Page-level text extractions
┌────────
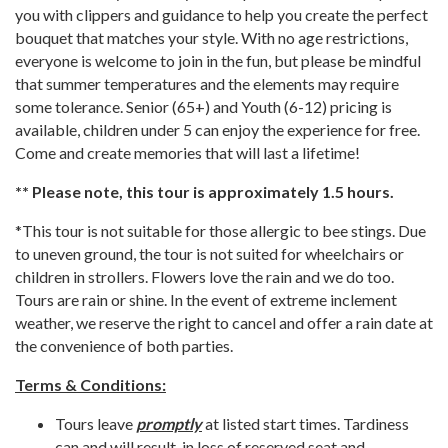
you with clippers and guidance to help you create the perfect
bouquet that matches your style. With no age restrictions,
everyone is welcome to join in the fun, but please be mindful
that summer temperatures and the elements may require
some tolerance. Senior (65+) and Youth (6-12) pricing is
available, children under 5 can enjoy the experience for free.
Come and create memories that will last a lifetime!
** Please note, this tour is approximately 1.5 hours.
*This tour is not suitable for those allergic to bee stings. Due
to uneven ground, the tour is not suited for wheelchairs or
children in strollers. Flowers love the rain and we do too.
Tours are rain or shine. In the event of extreme inclement
weather, we reserve the right to cancel and offer a rain date at
the convenience of both parties.
Terms & Conditions:
Tours leave
promptly
at listed start times. Tardiness
can and will result in loss of reserved seat and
└────────
An exact copy of the records above is required, leaving out the pictures.

— Reply —
you with clippers and guidance to help you create the perfect
bouquet that matches your style. With no age restrictions,
everyone is welcome to join in the fun, but please be mindful
that summer temperatures and the elements may require
some tolerance. Senior (65+) and Youth (6-12) pricing is
available, children under 5 can enjoy the experience for free.
Come and create memories that will last a lifetime!
** Please note, this tour is approximately 1.5 hours.
*This tour is not suitable for those allergic to bee stings. Due
to uneven ground, the tour is not suited for wheelchairs or
children in strollers. Flowers love the rain and we do too.
Tours are rain or shine. In the event of extreme inclement
weather, we reserve the right to cancel and offer a rain date at
the convenience of both parties.
Terms & Conditions:
Tours leave
promptly
at listed start times. Tardiness
can and will result in loss of reserved seat and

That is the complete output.